台所に魚を取りだしたお母さんが、子供に「猫を見といてね」と声をかけ用事に出かける。子供は縁側で昼寝している猫を発見、監視している間に別の泥棒猫が台所の魚を襲撃する。帰ってきたお母さんに、「何を見ていたの!」と叱られる。

 お母さんが「猫を見ていてね」と言ったのは、言い方はともかく一種の任務の付与である。任務の付与の仕方は大体次のような三つの種類に分けられる。

① 上級指揮官が自分に要求する所望結果又は状態、② 或る物的目標とこれに関連ある自分の行動、➂ 自分の採るべき概括的な行動

 「猫を見といてね」は一応②の例に属するが、具体的な物的目標ととるべき行動を自分で更に判断又は推測しなければならない。誰でも②の型、物的目標と、取るべき行動を明示された方が間違いがなくてよさそうに思う。ところが実際の場合には、明示出来なかったり、また明示したが為に却って自分の行動を束縛されて結果的に適当でない場合が出てくる。そこで任務を付与する場合はどの形式ということでなく、常に、情勢と部下の能力を考察して適切な命令を下すことが肝要である、ということになる。

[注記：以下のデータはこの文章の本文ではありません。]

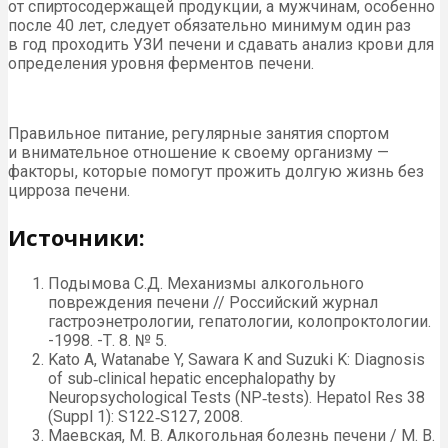
от спиртосодержащей продукции, а мужчинам, особенно
после 40 лет, следует обязательно минимум один раз
в год проходить УЗИ печени и сдавать анализ крови для
определения уровня ферментов печени.
Правильное питание, регулярные занятия спортом
и внимательное отношение к своему организму —
факторы, которые помогут прожить долгую жизнь без
цирроза печени.
Источники:
Подымова С.Д. Механизмы алкогольного
повреждения печени // Российский журнал
гастроэнетрологии, гепатологии, колопроктологии.
-1998. -Т. 8. № 5.
Kato A, Watanabe Y, Sawara K and Suzuki K: Diagnosis
of sub‑clinical hepatic encephalopathy by
Neuropsychological Tests (NP‑tests). Hepatol Res 38
(Suppl 1): S122‑S127, 2008.
Маевская, М. В. Алкогольная болезнь печени / М. В.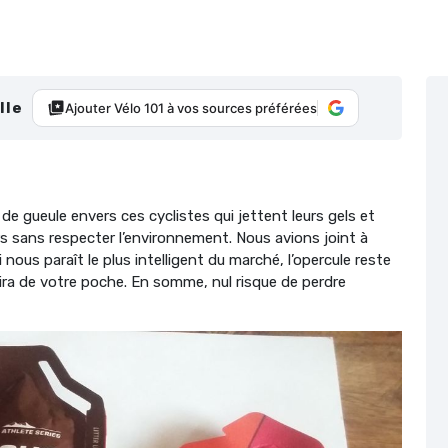
lle
Ajouter Vélo 101 à vos sources préférées
 gueule envers ces cyclistes qui jettent leurs gels et
s sans respecter l’environnement. Nous avions joint à
ui nous paraît le plus intelligent du marché, l’opercule reste
rtira de votre poche. En somme, nul risque de perdre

 ところで、凡そ物事を決め行う時に目的、目標を定めずして出発する馬鹿はいない。余りにも当然すぎることだが、実際の場合にはこれ程難しいものはない。

 Unsure, unclear and conflicting objectives are sure roads to military disaster.とも言われる。目的を達成するためには適切な物的目標を選定することが必要なのだが、これまた分かり切った言葉ながら、実戦にあっては、敵は常に我に目標選定を誤らせるように努力するのであるから、余程しっかりしないと目標の選定を誤る。

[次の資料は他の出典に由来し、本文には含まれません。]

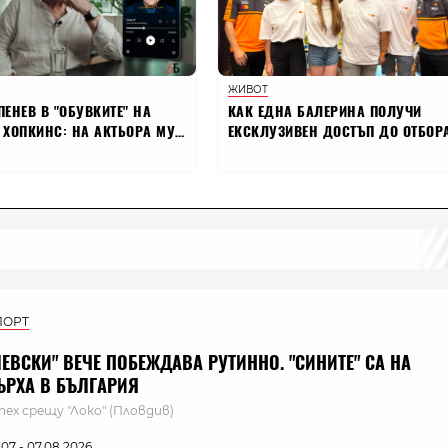
ПОРТ
ЛЕВСКИ" ВЕЧЕ ПОБЕЖДАВА РУТИННО. "СИНИТЕ" СА НА
ЪРХА В БЪЛГАРИЯ
пех срещу "Локо" (Пловдив)
:07 - 07.08.2026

 レイテ海戦の時、栗田艦隊は当面の物的目標をレイテ湾上の輸送船群におくべきか洋上の機動部隊に置くべきか迷っている。勿論、時機既に遅く、レイテ湾内には輸送船はいないであろうという推測はあった。しかし、それはただ推測に過ぎず情報は得ていなかった。にもかかわらず目標を敵機動艦隊に変更してしまった。如何に練達の指揮官、有能なる幕僚を持つ司令部であっても、戦闘の雰囲気と、そこに立ち込めた迷霧のために適切なる目標の選定という簡単なる原則の実行でさえも困難にするものである。

 更には、諺に「二兎を追う者は一兎を得ず」とあるが、戦争の場合はさらに厳しく、二兎を追えば身を滅ぼす。この分かり切った理屈でさえ失敗するまで気がつかない。それは自信の過剰と敵兵の下算が指揮官の叡知を麻痺せしめてしまうからである。同時に2つ以上の目標が得られそうであり、また自信があったからに他ならぬ。一石二鳥等という名案は結果的にそうなったのであって、初めから狙って成功するものでない。

 ミッドウェー海戦における日本軍の敗北は他に幾多の原因があるであろう。しかしこれを目的の原則という角度から照明をあてて見るならば、当時の連合艦隊司令長官の目標は、①日本本土空襲の脅威を排除するためのミッドウェー島の占領確保、②西太平洋の制海権確保の為の敵機動部隊の捕捉撃滅、➂北方からの敵の脅威を排除し且つ前2項の作戦の牽制の為のアリューシャン群島の攻撃、であったと推測できる。

 勿論今日これを批判する事は容易であるし、また誰でもその欲の深さに気がつく。しかし当時は誰も不思議に思っていない。中には怪訝に思った人があったかも知れないが、確固たる信念をもって意見を具申した人はなかったに違いない。「目標は単一なるが良い」等という理屈は、山本長官は勿論、配下の数ある提督幕僚は百も承知の筈である。

 問題はそこにある。何故か?答は極めて簡単で、「2つでも3つでも同時に実現し、また達成出来そうに思った」からである。そこで同時に2つでも3つでも容易に達成出来そうに思えた情勢においてこそ、「目標は単一であるにしかず」という冷静なる戒心が必要になって来るのである。